**Brief**
The reply must consist of one number: how many lines of the data include the word "akik".

Entries taken from a collection:
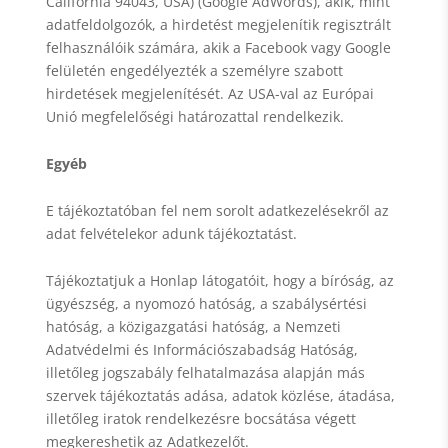
California 94043, USA) (Google AdWords), akik, mint
adatfeldolgozók, a hirdetést megjelenítik regisztrált
felhasználóik számára, akik a Facebook vagy Google
felületén engedélyezték a személyre szabott
hirdetések megjelenítését. Az USA-val az Európai
Unió megfelelőségi határozattal rendelkezik.
Egyéb
E tájékoztatóban fel nem sorolt adatkezelésekről az
adat felvételekor adunk tájékoztatást.
Tájékoztatjuk a Honlap látogatóit, hogy a bíróság, az
ügyészség, a nyomozó hatóság, a szabálysértési
hatóság, a közigazgatási hatóság, a Nemzeti
Adatvédelmi és Információszabadság Hatóság,
illetőleg jogszabály felhatalmazása alapján más
szervek tájékoztatás adása, adatok közlése, átadása,
illetőleg iratok rendelkezésre bocsátása végett
megkereshetik az Adatkezelőt.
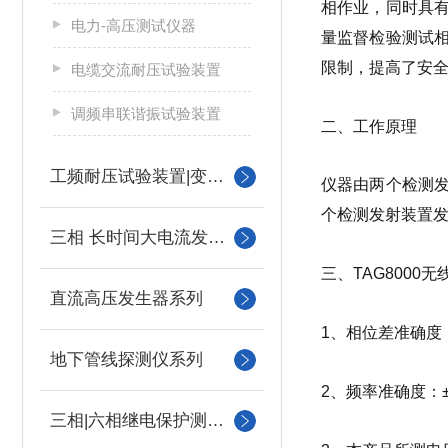
相作业，同时具
电力-高压测试仪器
量监督检验测试
限制，提高了安
电缆交流耐压试验装置
调频串联谐振试验装置
二、工作原理
工频耐压试验装置|变压器
仪器由两个检测
个检测发射装置
三相 长时间大电流发生器
三、TAG8000
直流高压发生器系列
1、相位差准确度：
地下管线探测仪系列
2、频率准确度：±0
三相|六相继电保护测试仪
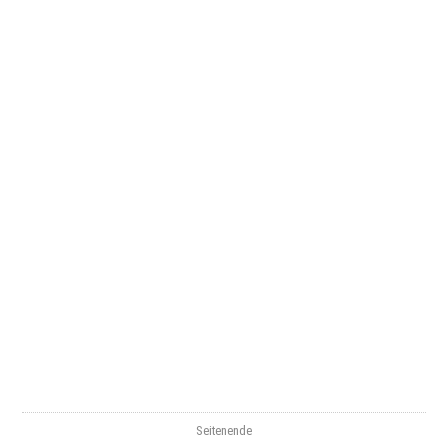
Seitenende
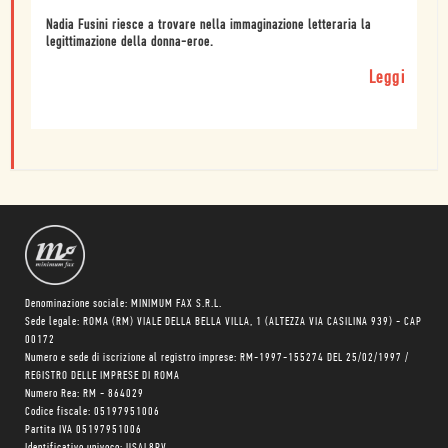
Nadia Fusini riesce a trovare nella immaginazione letteraria la
legittimazione della donna-eroe.
Leggi
Denominazione sociale: MINIMUM FAX S.R.L.
Sede legale: ROMA (RM) VIALE DELLA BELLA VILLA, 1 (ALTEZZA VIA CASILINA 939) - CAP
00172
Numero e sede di iscrizione al registro imprese: RM-1997-155274 DEL 25/02/1997 /
REGISTRO DELLE IMPRESE DI ROMA
Numero Rea: RM - 864029
Codice fiscale: 05197951006
Partita IVA 05197951006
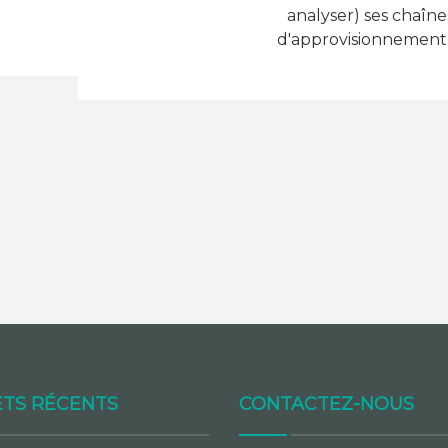
analyser) ses chaîne
d'approvisionnement 
TS RÉCENTS
CONTACTEZ-NOUS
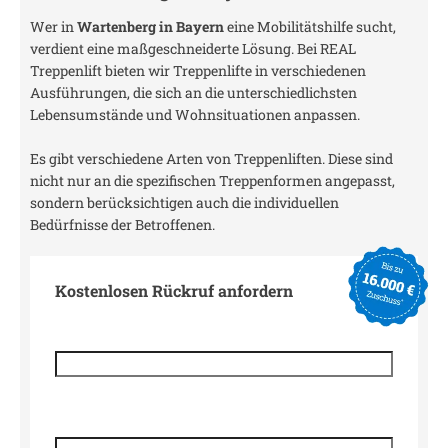
Wer in
Wartenberg in Bayern
eine Mobilitätshilfe sucht,
verdient eine maßgeschneiderte Lösung. Bei REAL
Treppenlift bieten wir Treppenlifte in verschiedenen
Ausführungen, die sich an die unterschiedlichsten
Lebensumstände und Wohnsituationen anpassen.
Es gibt verschiedene Arten von Treppenliften. Diese sind
nicht nur an die spezifischen Treppenformen angepasst,
sondern berücksichtigen auch die individuellen
Bedürfnisse der Betroffenen.
Kostenlosen Rückruf anfordern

**Reply to the task**
2